Provided data:
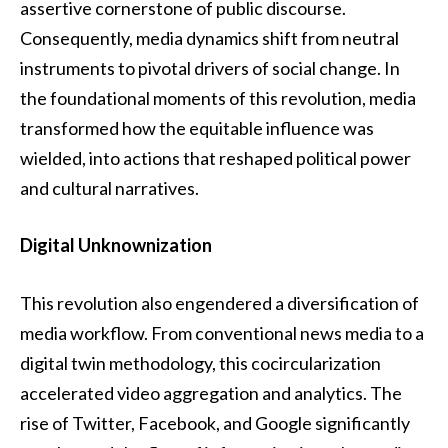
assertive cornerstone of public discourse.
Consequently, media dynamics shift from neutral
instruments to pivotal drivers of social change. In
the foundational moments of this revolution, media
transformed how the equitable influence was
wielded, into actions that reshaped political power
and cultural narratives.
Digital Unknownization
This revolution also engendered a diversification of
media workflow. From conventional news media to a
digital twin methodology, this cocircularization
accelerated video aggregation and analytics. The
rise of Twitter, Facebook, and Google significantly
==
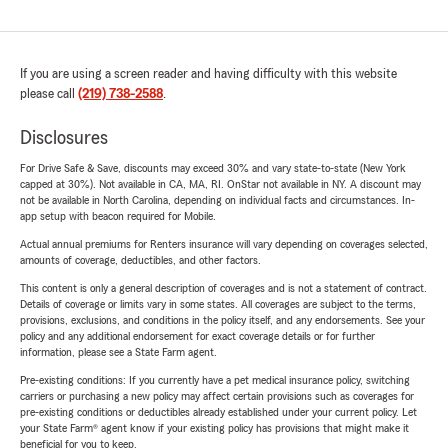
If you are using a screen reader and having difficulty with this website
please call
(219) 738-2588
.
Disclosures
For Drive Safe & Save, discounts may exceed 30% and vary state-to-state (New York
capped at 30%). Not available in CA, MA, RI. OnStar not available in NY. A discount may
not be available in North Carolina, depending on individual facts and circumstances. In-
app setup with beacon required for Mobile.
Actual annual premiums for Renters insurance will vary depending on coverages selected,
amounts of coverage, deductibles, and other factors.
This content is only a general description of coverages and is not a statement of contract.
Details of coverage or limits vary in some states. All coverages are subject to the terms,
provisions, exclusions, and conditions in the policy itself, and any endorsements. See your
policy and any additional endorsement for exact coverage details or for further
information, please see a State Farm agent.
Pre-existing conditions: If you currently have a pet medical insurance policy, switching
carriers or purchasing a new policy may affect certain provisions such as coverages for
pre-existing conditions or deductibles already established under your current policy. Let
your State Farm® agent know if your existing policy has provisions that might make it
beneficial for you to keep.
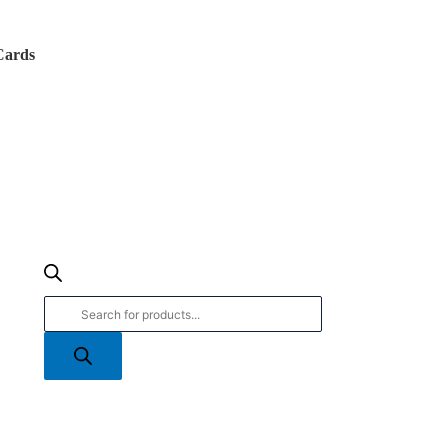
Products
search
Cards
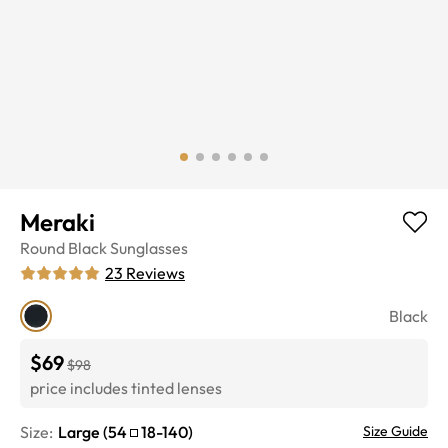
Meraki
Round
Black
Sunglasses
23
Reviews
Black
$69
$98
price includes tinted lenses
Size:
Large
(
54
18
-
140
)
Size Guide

Prompt: Lines containing the word "Farm": copy each of them from the material.

Solution to this exercise:
information, please see a State Farm agent.
your State Farm® agent know if your existing policy has provisions that might make it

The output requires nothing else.